Have you ever caught yourself spiraling into a “what-if” storm? You know the one - your mind racing through countless possibilities, most unlikely, but somehow still feeling urgent and real. If so, you’re not alone. Anxiety often thrives on “what-ifs,” leaving us exhausted, stuck, and disconnected from the present moment.


The first thing I want to say is this: it’s okay. What you’re experiencing is human. Your brain is designed to anticipate danger, to plan for the future - but sometimes it overshoots. And that’s where self-compassion comes in.


1. Notice Without Judgement

Start by simply observing your thoughts.
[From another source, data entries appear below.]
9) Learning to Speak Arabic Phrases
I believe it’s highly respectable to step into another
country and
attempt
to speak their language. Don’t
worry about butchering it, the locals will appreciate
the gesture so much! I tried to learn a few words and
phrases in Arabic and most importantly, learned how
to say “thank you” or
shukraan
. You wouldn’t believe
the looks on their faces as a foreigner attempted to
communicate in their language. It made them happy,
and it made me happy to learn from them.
When a “what-if” pops up, try noticing it without trying to push it away. You might say to yourself, “Ah, there’s my mind worrying again. Thank you, Mind, for trying to be helpful.” It sounds small, but giving yourself permission to feel anxious without beating yourself up is powerful.


2. Name the Pattern

Sometimes, just putting a name to your habit can help you step back from it. “This is overthinking,” or “This is my anxiety talking,” can create a little space between you and the thoughts. Sometimes clients and I even give the worrying mind a character name to help add extra space - "Thank you Joan for your concern, but perhaps not right now". Space can be freedom.
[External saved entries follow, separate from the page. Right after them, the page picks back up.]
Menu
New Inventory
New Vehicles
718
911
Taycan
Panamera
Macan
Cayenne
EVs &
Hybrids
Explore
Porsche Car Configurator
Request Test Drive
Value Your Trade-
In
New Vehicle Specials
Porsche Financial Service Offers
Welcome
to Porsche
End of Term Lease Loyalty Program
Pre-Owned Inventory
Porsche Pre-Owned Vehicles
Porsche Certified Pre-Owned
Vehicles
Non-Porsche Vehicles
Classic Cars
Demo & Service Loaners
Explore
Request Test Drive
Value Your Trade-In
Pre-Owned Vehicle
3. Gentle Grounding Techniques

Bring your focus back to the here and now. It could be a slow breath, feeling your feet on the floor, or noticing five things you can see around you. Grounding doesn’t erase anxiety, but it reminds you that you are safe right now. It draws you back to the present so you can make decisions based on what’s happening now, not on a worst-case scenario.
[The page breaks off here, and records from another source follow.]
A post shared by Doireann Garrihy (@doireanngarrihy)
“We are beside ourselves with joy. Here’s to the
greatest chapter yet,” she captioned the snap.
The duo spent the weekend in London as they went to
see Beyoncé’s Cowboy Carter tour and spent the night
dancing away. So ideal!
4. Self-Compassionate Dialogue

Imagine you’re talking to a close friend in the same situation. What would you say to them? Now try saying it to yourself. Simple phrases like, “I’m doing my best, and that’s enough,” can counter the harsh “what-if” chatter.


5. When the “What-Ifs” Feel Overwhelming

Sometimes, these patterns are deeply ingrained, and it’s hard to break them alone. That’s where counselling can be a gentle and empowering guide. Together, we can explore your thought patterns, uncover the roots of anxiety, and develop strategies that feel realistic and kind - not forcing you to “fix” yourself overnight.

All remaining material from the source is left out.